*TASK PROMPT*.
The needed output is the run of lines below from the one containing "MAGAZINE CURRENT ISSUE" through the one containing "8 red heart candies or sprinkles", copied exactly and free of pictures.

*DATASET CONTENT*.
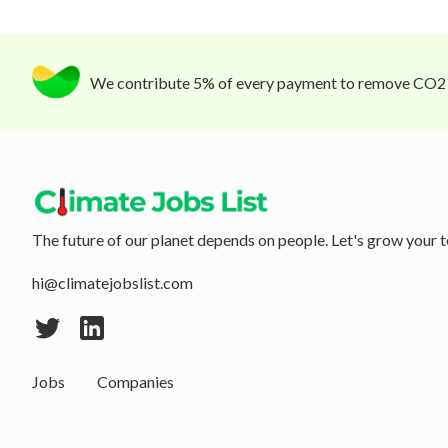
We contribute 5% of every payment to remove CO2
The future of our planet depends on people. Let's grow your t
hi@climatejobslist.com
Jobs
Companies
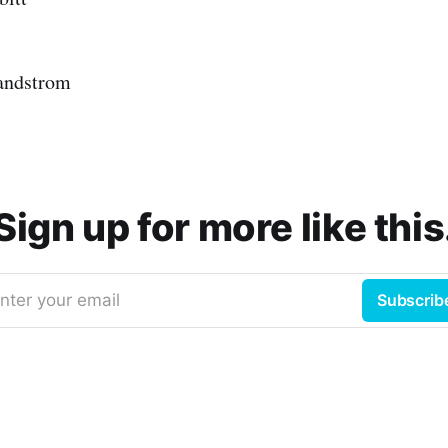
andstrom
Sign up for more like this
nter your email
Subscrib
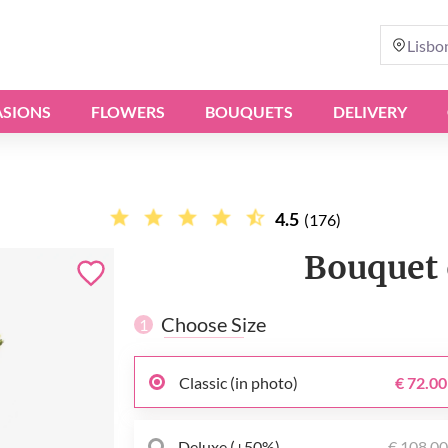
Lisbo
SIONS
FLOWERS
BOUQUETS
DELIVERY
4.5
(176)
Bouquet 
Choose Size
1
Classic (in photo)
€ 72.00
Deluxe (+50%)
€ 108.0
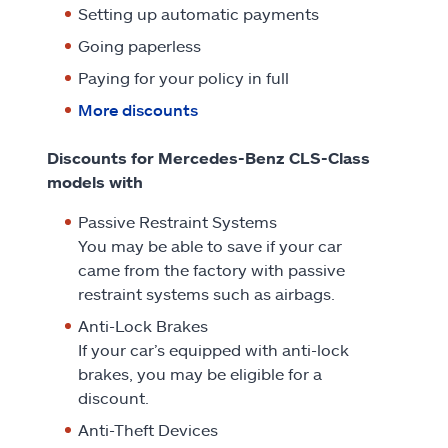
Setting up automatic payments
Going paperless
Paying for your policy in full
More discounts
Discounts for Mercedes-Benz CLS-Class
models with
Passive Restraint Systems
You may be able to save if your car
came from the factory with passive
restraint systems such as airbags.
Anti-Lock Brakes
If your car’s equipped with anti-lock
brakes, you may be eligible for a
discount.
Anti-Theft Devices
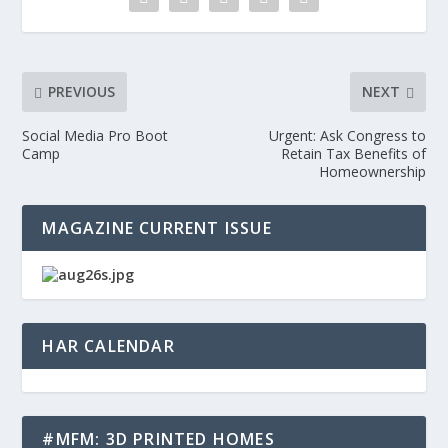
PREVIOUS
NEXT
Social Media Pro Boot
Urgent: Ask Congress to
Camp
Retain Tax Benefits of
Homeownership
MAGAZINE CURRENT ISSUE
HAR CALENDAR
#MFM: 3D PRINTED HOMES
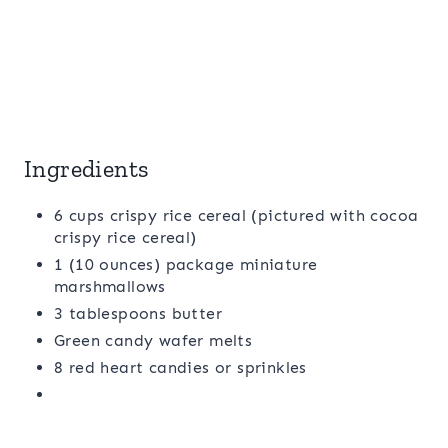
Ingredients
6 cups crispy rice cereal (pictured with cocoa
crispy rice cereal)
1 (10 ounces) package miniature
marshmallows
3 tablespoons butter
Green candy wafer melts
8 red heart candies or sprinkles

...

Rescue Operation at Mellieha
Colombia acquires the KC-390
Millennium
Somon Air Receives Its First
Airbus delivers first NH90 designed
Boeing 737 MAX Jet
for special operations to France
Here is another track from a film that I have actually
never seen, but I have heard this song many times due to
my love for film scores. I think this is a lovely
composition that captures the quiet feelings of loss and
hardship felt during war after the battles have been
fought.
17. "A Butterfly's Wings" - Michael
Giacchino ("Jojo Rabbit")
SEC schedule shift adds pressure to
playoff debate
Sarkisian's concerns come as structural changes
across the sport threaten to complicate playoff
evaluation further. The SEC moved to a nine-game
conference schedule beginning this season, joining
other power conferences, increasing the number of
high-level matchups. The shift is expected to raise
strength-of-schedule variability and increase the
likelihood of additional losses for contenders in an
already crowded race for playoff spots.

*RESPONSE AREA*.
MAGAZINE CURRENT ISSUE
HAR CALENDAR
#MFM: 3D PRINTED HOMES
Ingredients
6 cups crispy rice cereal (pictured with cocoa
crispy rice cereal)
1 (10 ounces) package miniature
marshmallows
3 tablespoons butter
Green candy wafer melts
8 red heart candies or sprinkles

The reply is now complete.